Core concept: This question tests how ARM templates determine a resource’s deployment region. In ARM, the effective location for a resource is taken from the resource’s "location" property (or from an expression used there), not from a parameter or variable unless the resource explicitly references it. Why the answer is correct: In Template1, the virtual machine resource explicitly sets: "location": "westeurope" Because this is a hard-coded literal value, it overrides any parameter named location and any variable named location. To deploy the VM to West US, you must change the resource’s location value to "westus" (or better, change it to an expression like [parameters('location')] and then pass westus at deployment time).
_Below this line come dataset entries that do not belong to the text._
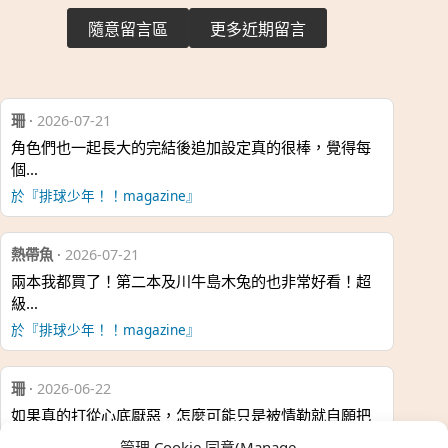
隨意留言區
更多近期留言
珊
·
2026-07-21
角色們也一起長大的完結後追加設定真的很棒，覺得每
個…
於『排球少年！！magazine』
熱帶魚
·
2026-07-21
兩本我都買了！第二本及川牛島木兔的也非常好看！超
級…
於『排球少年！！magazine』
珊
·
2026-06-22
如果真的打從心底厭惡，怎麼可能只是被情勒就自願把
時…
管理 Cookie 同意(Manage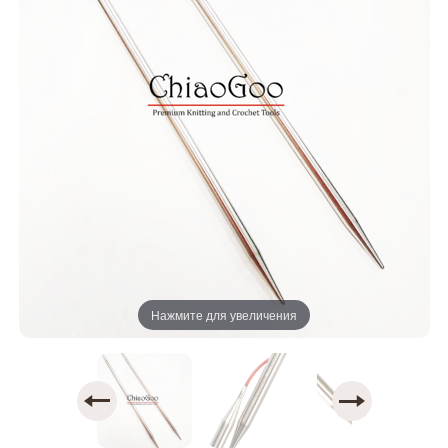
Нажмите для увеличения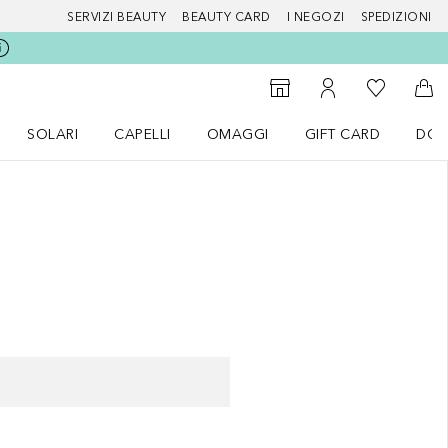
SERVIZI BEAUTY
BEAUTY CARD
I NEGOZI
SPEDIZIONI
Alla Mia Li
Storefinder
Al Mio Account
Al 
SOLARI
CAPELLI
OMAGGI
GIFT CARD
DOU
nu Make up
Apri il menu SOLARI
Apri il menu Capelli
Apri il menu OMAGGI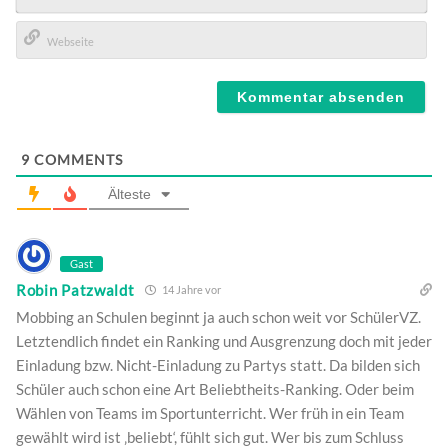
E-
Mail*
Webseite
9
COMMENTS
Älteste
Gast
Robin Patzwaldt
14 Jahre vor
Mobbing an Schulen beginnt ja auch schon weit vor SchülerVZ.
Letztendlich findet ein Ranking und Ausgrenzung doch mit jeder
Einladung bzw. Nicht-Einladung zu Partys statt. Da bilden sich
Schüler auch schon eine Art Beliebtheits-Ranking. Oder beim
Wählen von Teams im Sportunterricht. Wer früh in ein Team
gewählt wird ist ‚beliebt‘, fühlt sich gut. Wer bis zum Schluss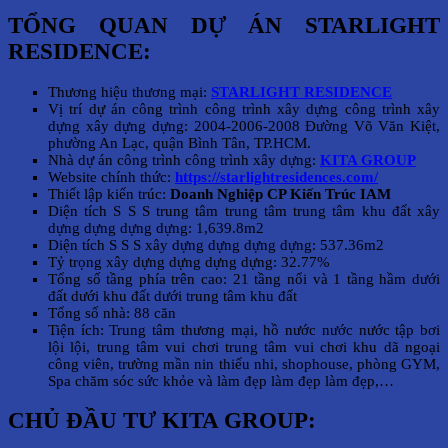
TỔNG QUAN DỰ ÁN STARLIGHT
RESIDENCE:
Thương hiệu thương mại:
STARLIGHT RESIDENCE
Vị trí dự án công trình công trình xây dựng công trình xây
dựng xây dựng dựng: 2004-2006-2008 Đường Võ Văn Kiệt,
phường An Lạc, quận Bình Tân, TP.HCM.
Nhà dự án công trình công trình xây dựng:
KITA GROUP
Website chính thức:
https://starlightresidences.com/
Thiết lập kiến trúc:
Doanh Nghiệp CP Kiến Trúc IAM
Diện tích S S S trung tâm trung tâm trung tâm khu đất xây
dựng dựng dựng dựng: 1,639.8m2
Diện tích S S S xây dựng dựng dựng dựng: 537.36m2
Tỷ trọng xây dựng dựng dựng dựng: 32.77%
Tổng số tầng phía trên cao: 21 tầng nổi và 1 tầng hầm dưới
đất dưới khu đất dưới trung tâm khu đất
Tổng số nhà: 88 căn
Tiện ích: Trung tâm thương mại, hồ nước nước nước tập bơi
lội lội, trung tâm vui chơi trung tâm vui chơi khu dã ngoại
công viên, trường mần nin thiếu nhi, shophouse, phòng GYM,
Spa chăm sóc sức khỏe và làm đẹp làm đẹp làm đẹp,…
CHỦ ĐẦU TƯ KITA GROUP: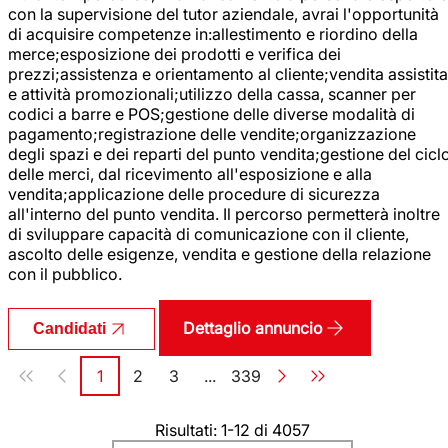
con la supervisione del tutor aziendale, avrai l'opportunità
di acquisire competenze in:allestimento e riordino della
merce;esposizione dei prodotti e verifica dei
prezzi;assistenza e orientamento al cliente;vendita assistita
e attività promozionali;utilizzo della cassa, scanner per
codici a barre e POS;gestione delle diverse modalità di
pagamento;registrazione delle vendite;organizzazione
degli spazi e dei reparti del punto vendita;gestione del cicl
delle merci, dal ricevimento all'esposizione e alla
vendita;applicazione delle procedure di sicurezza
all'interno del punto vendita. Il percorso permetterà inoltre
di sviluppare capacità di comunicazione con il cliente,
ascolto delle esigenze, vendita e gestione della relazione
con il pubblico.
Dettaglio annuncio
Candidati
Paginazione
1
2
3
...
339
Pagina
Pagina
Pagina
Pagina
Risultati: 1-12 di 4057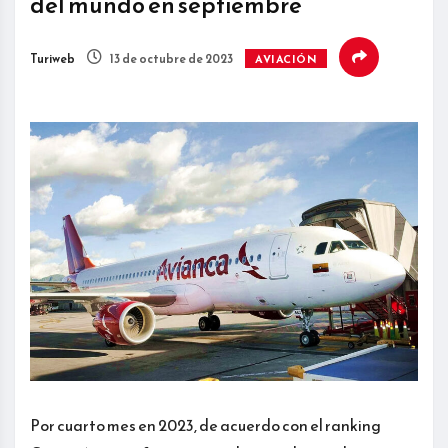
del mundo en septiembre
Turiweb
13 de octubre de 2023
AVIACIÓN
Por cuarto mes en 2023, de acuerdo con el ranking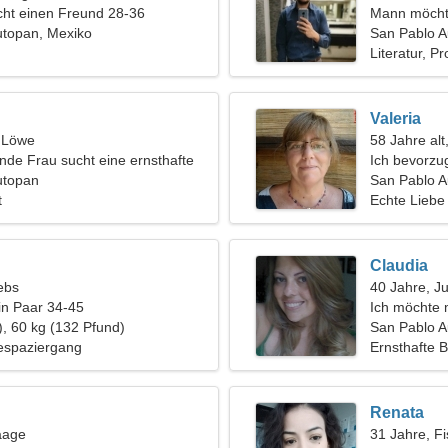
ht einen Freund 28-36
Mann möcht
utopan, Mexiko
San Pablo 
Literatur, 
Valeria
, Löwe
58 Jahre alt
nde Frau sucht eine ernsthafte
Ich bevorzug
utopan
San Pablo A
t
Echte Liebe
Claudia
ebs
40 Jahre, J
in Paar 34-45
Ich möchte 
), 60 kg (132 Pfund)
ausgehen
San Pablo 
espaziergang
Ernsthafte 
Renata
aage
31 Jahre, F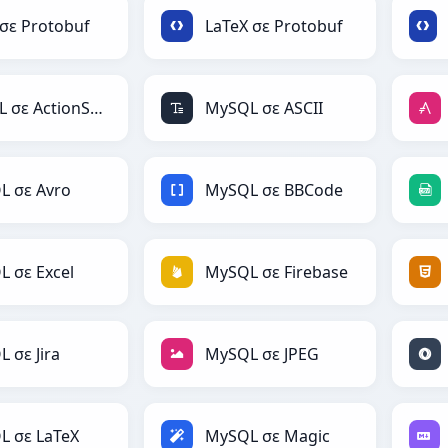
σε Protobuf
LaTeX σε Protobuf
MySQL σε ActionScript
MySQL σε ASCII
L σε Avro
MySQL σε BBCode
 σε Excel
MySQL σε Firebase
 σε Jira
MySQL σε JPEG
L σε LaTeX
MySQL σε Magic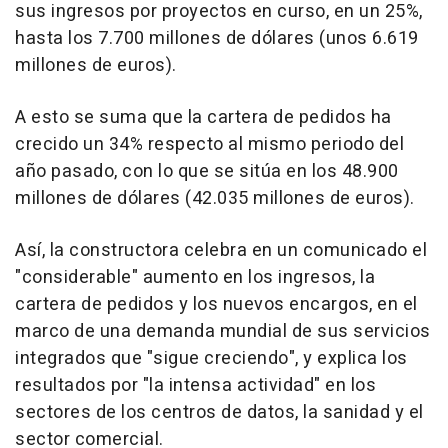
sus ingresos por proyectos en curso, en un 25%,
hasta los 7.700 millones de dólares (unos 6.619
millones de euros).
A esto se suma que la cartera de pedidos ha
crecido un 34% respecto al mismo periodo del
año pasado, con lo que se sitúa en los 48.900
millones de dólares (42.035 millones de euros).
Así, la constructora celebra en un comunicado el
"considerable" aumento en los ingresos, la
cartera de pedidos y los nuevos encargos, en el
marco de una demanda mundial de sus servicios
integrados que "sigue creciendo", y explica los
resultados por "la intensa actividad" en los
sectores de los centros de datos, la sanidad y el
sector comercial.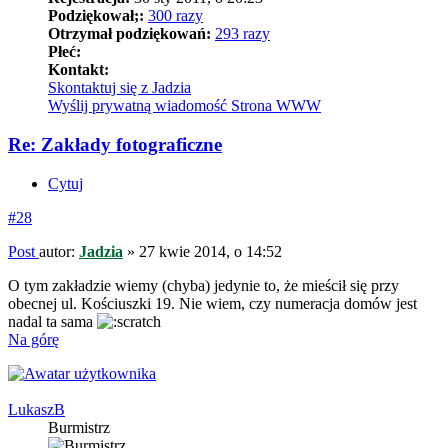
Podziękował;:
300 razy
Otrzymał podziękowań:
293 razy
Płeć:
Kontakt:
Skontaktuj się z Jadzia
Wyślij prywatną wiadomość
Strona WWW
Re: Zakłady fotograficzne
Cytuj
#28
Post
autor:
Jadzia
»
27 kwie 2014, o 14:52
O tym zakładzie wiemy (chyba) jedynie to, że mieścił się przy
obecnej ul. Kościuszki 19. Nie wiem, czy numeracja domów jest
nadal ta sama
Na górę
LukaszB
Burmistrz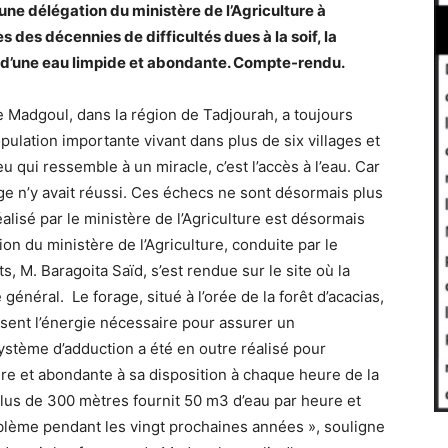
ne délégation du ministère de l’Agriculture à
 des décennies de difficultés dues à la soif, la
d’une eau limpide et abondante. Compte-rendu.
e Madgoul, dans la région de Tadjourah, a toujours
ulation importante vivant dans plus de six villages et
u qui ressemble à un miracle, c’est l’accès à l’eau. Car
ge n’y avait réussi. Ces échecs ne sont désormais plus
lisé par le ministère de l’Agriculture est désormais
on du ministère de l’Agriculture, conduite par le
s, M. Baragoita Saïd, s’est rendue sur le site où la
général. Le forage, situé à l’orée de la forêt d’acacias,
sent l’énergie nécessaire pour assurer un
stème d’adduction a été en outre réalisé pour
ure et abondante à sa disposition à chaque heure de la
plus de 300 mètres fournit 50 m3 d’eau par heure et
blème pendant les vingt prochaines années », souligne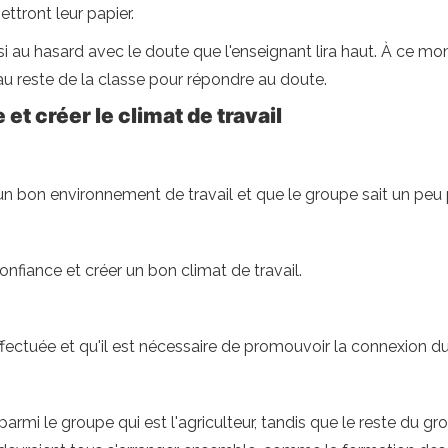
ttront leur papier.
oisi au hasard avec le doute que l'enseignant lira haut. À ce
au reste de la classe pour répondre au doute.
et créer le climat de travail
n bon environnement de travail et que le groupe sait un peu 
nfiance et créer un bon climat de travail.
fectuée et qu'il est nécessaire de promouvoir la connexion d
armi le groupe qui est l'agriculteur, tandis que le reste du gro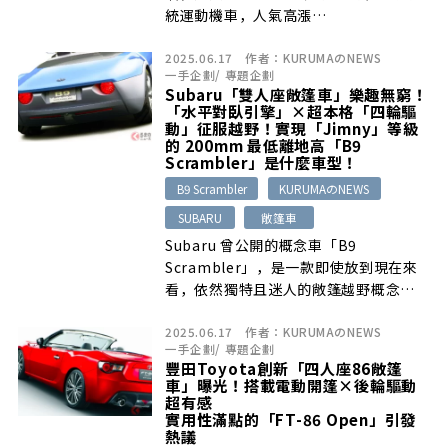
統運動機車，人氣高漲…
2025.06.17
作者：
KURUMAのNEWS
一手企劃
/
專題企劃
Subaru「雙人座敞篷車」樂趣無窮！
「水平對臥引擎」×超本格「四輪驅
動」征服越野！實現「Jimny」等級
的 200mm 最低離地高「B9
Scrambler」是什麼車型！
B9 Scrambler
KURUMAのNEWS
SUBARU
敞篷車
Subaru 曾公開的概念車「B9
Scrambler」，是一款即使放到現在來
看，依然獨特且迷人的敞篷越野概念
[…]
2025.06.17
作者：
KURUMAのNEWS
一手企劃
/
專題企劃
豐田Toyota創新「四人座86敞篷
車」曝光！搭載電動開篷×後輪驅動
超有感
實用性滿點的「FT-86 Open」引發
熱議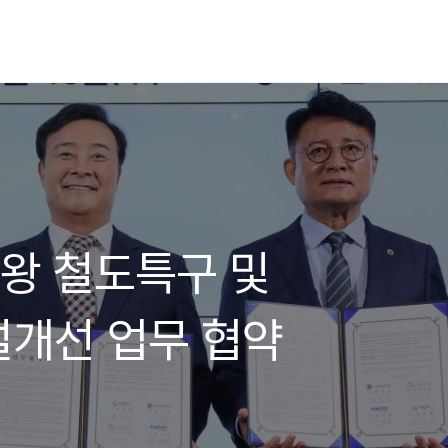
]의왕 철도특구 및
개선 업무 협약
Given the options, only modifying the resources section ensures the VM is created in West US. Key features and best practices: - Parameters define inputs that can be supplied at deployment time; allowedValues restrict valid inputs. However, parameters only matter if they are referenced. - Variables are template-time conveniences; they also only matter if referenced. - Best practice for reusable templates is to set resource location as "[parameters('location')]" and optionally default it to resourceGroup().location or a chosen default. This aligns with Azure Well-Architected Framework operational excellence (repeatable deployments) and reliability (consistent configuration across environments). Common misconceptions: - Selecting a region during deployment (portal/CLI) only affects parameter values you provide and the resource group location; it does not override a hard-coded resource "location" property. - Changing the variable "location" won’t help because the VM resource is not using [variables('location')]. Exam tips: Always trace where a parameter/variable is actually used. If a resource property is a literal (e.g., "westeurope"), deployment-time choices won’t override it. Look for expressions like [parameters('location')] or [variables('location')] to know what can be controlled at deployment time.

10
Questão 10

HOTSPOT - You have a hybrid deployment of Azure Active Directory (Azure AD) that contains the users shown in the following table. Name | Type | Source User1 | Member | Azure AD User2 | Member | Windows Server Active Directory User3 | Guest | Microsoft account You need to modify the JobTitle and UsageLocation attributes for the users. For which users can you modify the attributes from Azure AD? To answer, select the appropriate options in the answer area. NOTE: Each correct selection is worth one point. Hot Area:

Parte 1:

JobTitle: ______

JobTitle is a user profile attribute that is typically mastered by the identity source. - User1 (Member, Source: Azure AD): Cloud-only user, so Azure AD is the source of authority. You can edit JobTitle directly in Azure AD. - User2 (Member, Source: Windows Server Active Directory): Synced via Azure AD Connect. For synced users, profile attributes such as JobTitle are mastered on-premises and are read-only in Azure AD. To change JobTitle, you must update it in on-prem AD and let it sync. - User3 (Guest, Source: Microsoft account): Guest users are external identities. Many profile attributes (including JobTitle) are not reliably editable from your tenant because the identity is mastered externally; Azure AD does not treat them like fully managed member accounts for profile fields. Therefore, only User1 can have JobTitle modified from Azure AD.

Parte 2:

UsageLocation: ______

UsageLocation is a tenant-specific attribute used for licensing and service availability (for example, some Microsoft 365/Azure AD licensing scenarios require UsageLocation to be set). Microsoft allows administrators to set UsageLocation in Azure AD even when the user is synced from on-premises. - User1 (cloud-only): Editable in Azure AD. - User2 (synced from Windows Server AD): Although many profile attributes are read-only, UsageLocation is commonly editable in Azure AD because it’s needed for cloud licensing and isn’t always sourced from on-prem AD. - User3 (guest): Guests typically cannot be assigned the same licenses as members in the same way, and UsageLocation is generally not a meaningful/manageable attribute for guest accounts in the tenant. Thus, you can modify UsageLocation from Azure AD for User1 and User2 only.